• **WHAT YOU SHOULD DO**
Line by line, please look for the word "може" in the following records, then copy each line you find it in.

(MATERIAL PROVIDED Opens)

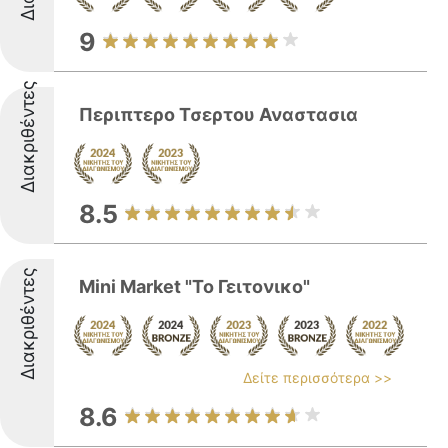
9
Διακριθέντες
Περιπτερο Τσερτου Αναστασια
8.5
Διακριθέντες
Mini Market "Το Γειτονικο"
Δείτε περισσότερα >>
8.6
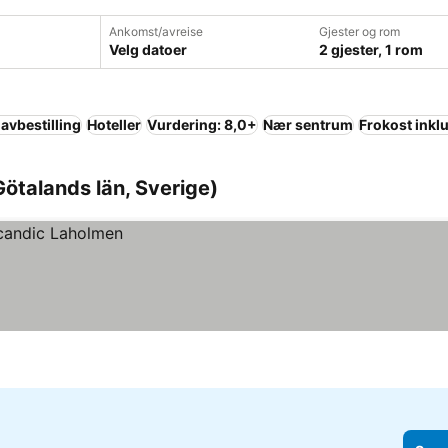
Ankomst/avreise
Gjester og rom
Velg datoer
2 gjester, 1 rom
 avbestilling
Hoteller
Vurdering: 8,0+
Nær sentrum
Frokost inkl
Götalands län, Sverige)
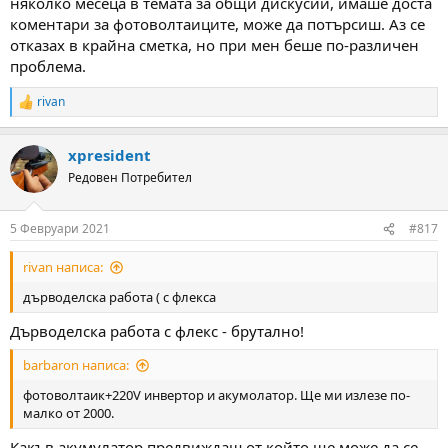
няколко месеца в темата за общи дискусии, имаше доста
коментари за фотоволтаиците, може да потърсиш. Аз се
отказах в крайна сметка, но при мен беше по-различен
проблема.
rivan
R
e
a
xpresident
c
t
Редовен Потребител
i
o
n
5 Февруари 2021
#817
s
:
rivan написа:
дърводелска работа ( с флекса
Дърводелска работа с флекс - брутално!
barbaron написа:
фотоволтаик+220V инвертор и акумолатор. Ще ми излезе по-
малко от 2000.
Какъв акумулатор предвиждаш от който ще може да се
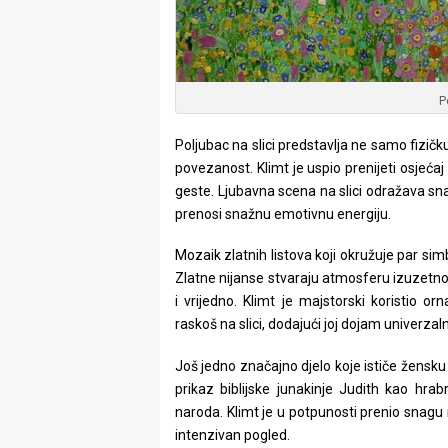
P
Poljubac na slici predstavlja ne samo fizič
povezanost. Klimt je uspio prenijeti osjećaj 
geste. Ljubavna scena na slici odražava snag
prenosi snažnu emotivnu energiju.
Mozaik zlatnih listova koji okružuje par sim
Zlatne nijanse stvaraju atmosferu izuzetnost
i vrijedno. Klimt je majstorski koristio o
raskoš na slici, dodajući joj dojam univerzaln
Još jedno značajno djelo koje ističe žensku
prikaz biblijske junakinje Judith kao hrab
naroda. Klimt je u potpunosti prenio snagu
intenzivan pogled.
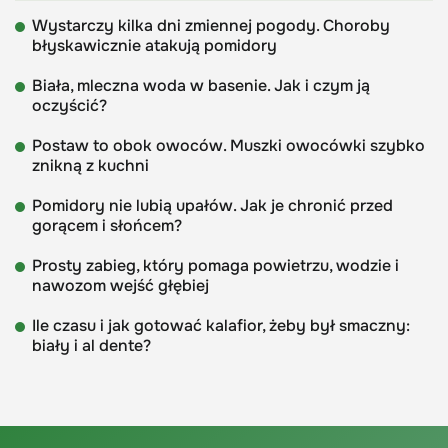
Wystarczy kilka dni zmiennej pogody. Choroby
błyskawicznie atakują pomidory
Biała, mleczna woda w basenie. Jak i czym ją
oczyścić?
Postaw to obok owoców. Muszki owocówki szybko
znikną z kuchni
Pomidory nie lubią upałów. Jak je chronić przed
gorącem i słońcem?
Prosty zabieg, który pomaga powietrzu, wodzie i
nawozom wejść głębiej
Ile czasu i jak gotować kalafior, żeby był smaczny:
biały i al dente?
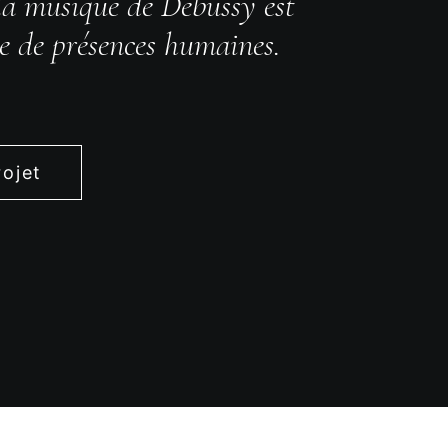
 la musique de Debussy est
e de présences humaines.
rojet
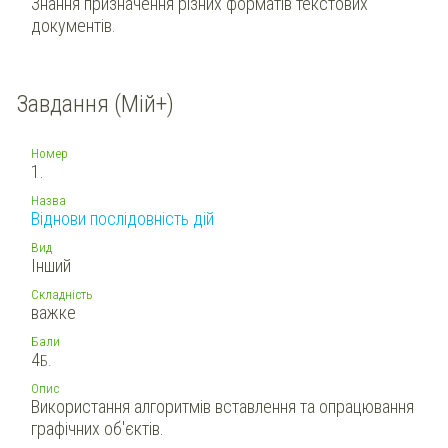
Знання призначення різних форматів текстових
документів.
Завдання (Мій+)
Номер
1.
Назва
Віднови послідовність дій
Вид
Інший
Складність
важке
Бали
4
Б.
Опис
Використання алгоритмів вставлення та опрацювання
графічних об'єктів.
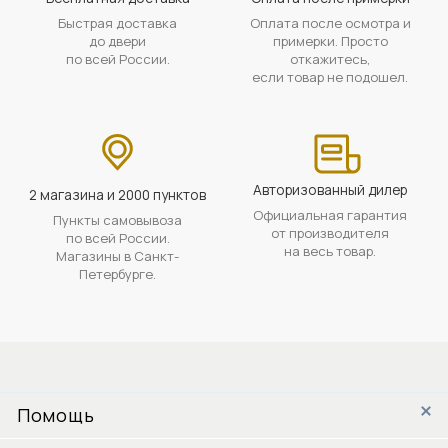
Быстрая доставка
Оплата после осмотра и
до двери
примерки. Просто
по всей России.
откажитесь,
если товар не подошел.
Авторизованный дилер
2 магазина и 2000 пунктов
Официальная гарантия
Пункты самовывоза
от производителя
по всей России.
на весь товар.
Магазины в Санкт-
Петербурге.
Помощь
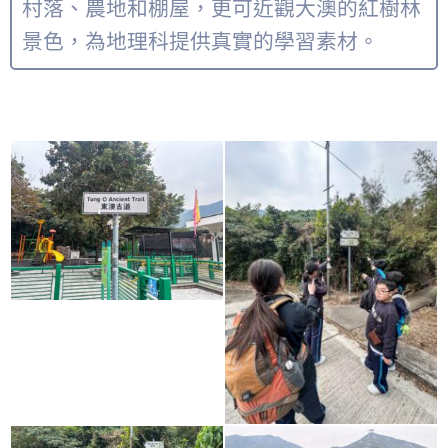
村落、農地和棚屋，更可近觀大澳的紅樹林
景色，為地理科提供真實的學習素材。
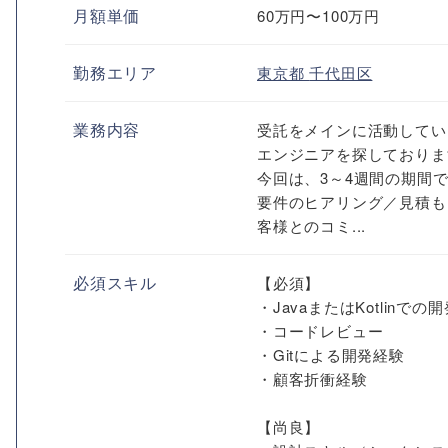
月額単価
60万円〜100万円
勤務エリア
東京都
千代田区
業務内容
受託をメインに活動してい
エンジニアを探しておりま
今回は、3～4週間の期間
要件のヒアリング／見積も
客様とのコミ...
必須スキル
【必須】
・JavaまたはKotlinでの
・コードレビュー
・Gitによる開発経験
・顧客折衝経験
【尚良】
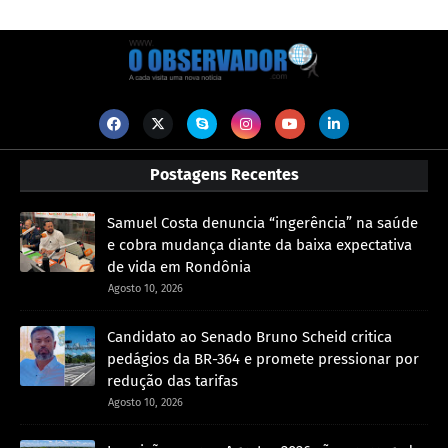
Postagens Recentes
Samuel Costa denuncia “ingerência” na saúde
e cobra mudança diante da baixa expectativa
de vida em Rondônia
Agosto 10, 2026
Candidato ao Senado Bruno Scheid critica
pedágios da BR-364 e promete pressionar por
redução das tarifas
Agosto 10, 2026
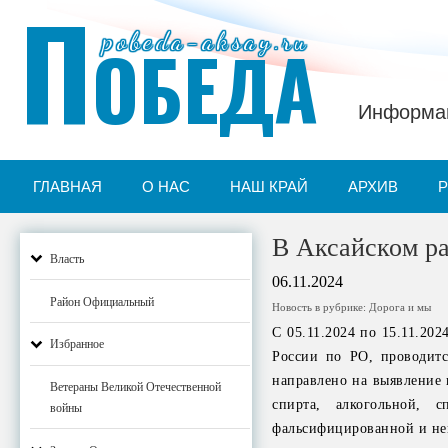
П
pobeda-aksay.ru
ОБЕДА
Информац
ГЛАВНАЯ
О НАС
НАШ КРАЙ
АРХИВ
В Аксайском р
Власть
06.11.2024
Район Официальный
Новость в рубрике:
Дорога и мы
С 05.11.2024 по 15.11.2
Избранное
России по РО, проводитс
направлено на выявление 
Ветераны Великой Отечественной
спирта, алкогольной, 
войны
фальсифицированной и нек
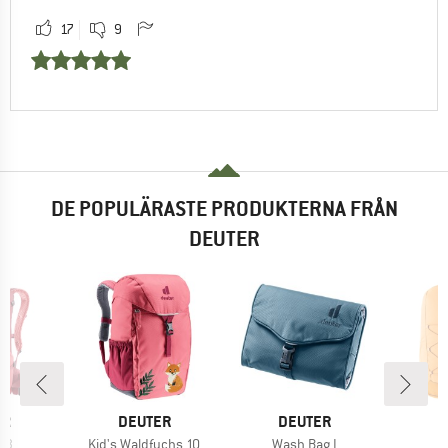
17
9
DE POPULÄRASTE PRODUKTERNA FRÅN
DEUTER
MÄRKE
VARUMÄRKE
VARUMÄRKE
V
ER
DEUTER
DEUTER
D
ter
Produkter
Produkter
P
23
Kid's Waldfuchs 10
Wash Bag I
G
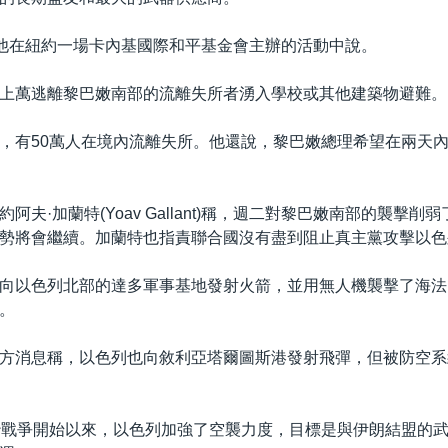
”他在紐約一場卡內基國際和平基金會主辦的活動中說。
上萬逃離黎巴嫩南部的流離失所者湧入學校或其他建築物避難。
，有50萬人在境內流離失所。他還說，黎巴嫩總理希望在兩天
阿夫·加蘭特(Yoav Gallant)稱，週二對黎巴嫩南部的襲擊削
勢將會繼續。加蘭特也指責聯合國沒有盡到阻止真主黨攻擊以色
向以色列北部的達多軍事基地發射火箭，並用無人機襲擊了海法
。
方消息稱，以色列也向敘利亞塔爾圖斯港發射飛彈，但被防空系
沙戰爭開始以來，以色列加強了空襲力度，目標是與伊朗結盟的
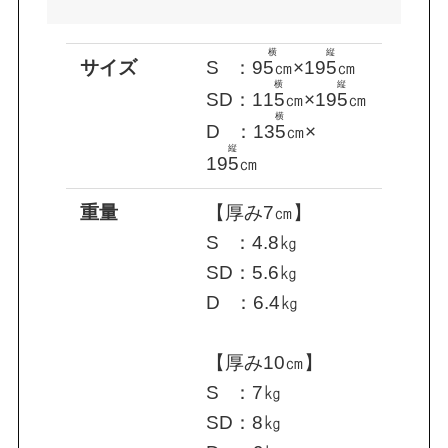
横
縦
サイズ
S
D
：
95㎝
×
195㎝
横
縦
SD：
115㎝
×
195㎝
横
D
D
：
135㎝
×
縦
195㎝
重量
【厚み7㎝】
S
D
：4.8㎏
SD：5.6㎏
D
D
：6.4㎏
【厚み10㎝】
S
D
：7㎏
SD：8㎏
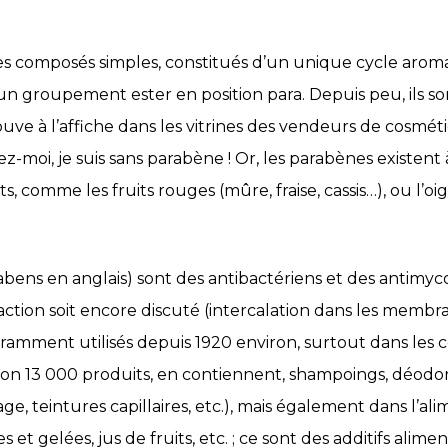
s composés simples, constitués d’un unique cycle arom
 groupement ester en position para. Depuis peu, ils s
rouve à l’affiche dans les vitrines des vendeurs de cosmét
-moi, je suis sans parabène ! Or, les parabènes existent 
 comme les fruits rouges (mûre, fraise, cassis…), ou l’oig
bens en anglais) sont des antibactériens et des antimyc
tion soit encore discuté (intercalation dans les membran
ouramment utilisés depuis 1920 environ, surtout dans les 
ron 13 000 produits, en contiennent, shampoings, déodor
sage, teintures capillaires, etc.), mais également dans l’a
et gelées, jus de fruits, etc. ; ce sont des additifs alimen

(MATERIAL PROVIDED Closes)

• **RESULT FOR THIS EXERCISE**
коментари за фотоволтаиците, може да потърсиш. Аз се
Какъв акумулатор предвиждаш от който ще може да се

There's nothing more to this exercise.